▶ [Problem description]
Which lines of the entries below run from the one holding "Anul acesta, cele" to the one holding "către acționari până", inclusive? Set down exactly those lines and no others.

Source data
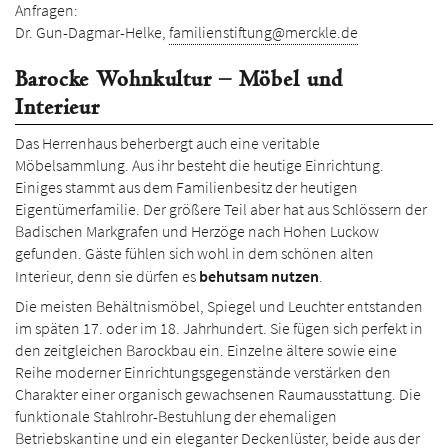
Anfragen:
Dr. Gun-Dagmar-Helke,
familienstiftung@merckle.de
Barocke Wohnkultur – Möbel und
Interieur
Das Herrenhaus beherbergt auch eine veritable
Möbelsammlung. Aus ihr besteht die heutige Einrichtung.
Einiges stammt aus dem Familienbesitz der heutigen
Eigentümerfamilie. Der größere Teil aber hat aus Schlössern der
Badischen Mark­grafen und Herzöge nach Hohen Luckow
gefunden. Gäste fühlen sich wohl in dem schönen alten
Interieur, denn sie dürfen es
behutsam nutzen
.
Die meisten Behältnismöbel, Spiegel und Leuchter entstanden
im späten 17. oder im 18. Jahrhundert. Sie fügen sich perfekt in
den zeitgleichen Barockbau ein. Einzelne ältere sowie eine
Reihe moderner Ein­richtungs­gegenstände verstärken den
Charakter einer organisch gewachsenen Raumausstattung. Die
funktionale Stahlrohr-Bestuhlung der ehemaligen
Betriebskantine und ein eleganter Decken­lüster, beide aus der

==

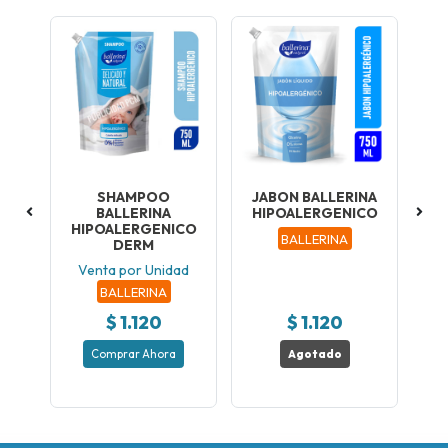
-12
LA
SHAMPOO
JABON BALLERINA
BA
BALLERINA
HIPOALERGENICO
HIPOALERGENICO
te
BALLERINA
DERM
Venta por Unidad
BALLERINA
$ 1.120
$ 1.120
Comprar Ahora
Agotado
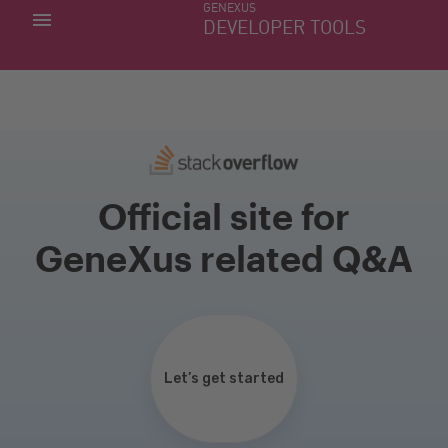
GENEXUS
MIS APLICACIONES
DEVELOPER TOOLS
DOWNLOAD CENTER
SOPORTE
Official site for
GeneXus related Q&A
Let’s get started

...

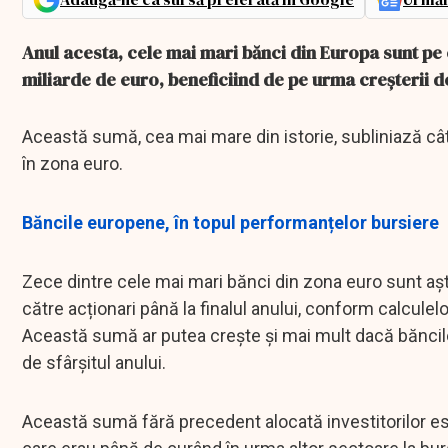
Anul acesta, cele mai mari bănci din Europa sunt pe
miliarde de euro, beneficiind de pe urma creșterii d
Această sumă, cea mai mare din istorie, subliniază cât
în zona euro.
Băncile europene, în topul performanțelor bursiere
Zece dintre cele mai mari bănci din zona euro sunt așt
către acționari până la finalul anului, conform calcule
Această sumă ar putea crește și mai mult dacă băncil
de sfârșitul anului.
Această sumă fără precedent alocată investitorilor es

▶ [Solution to this problem]
Anul acesta, cele mai mari bănci din Europa sunt pe
miliarde de euro, beneficiind de pe urma creșterii d
Această sumă, cea mai mare din istorie, subliniază cât
în zona euro.
Băncile europene, în topul performanțelor bursiere
Zece dintre cele mai mari bănci din zona euro sunt așt
către acționari până la finalul anului, conform calcule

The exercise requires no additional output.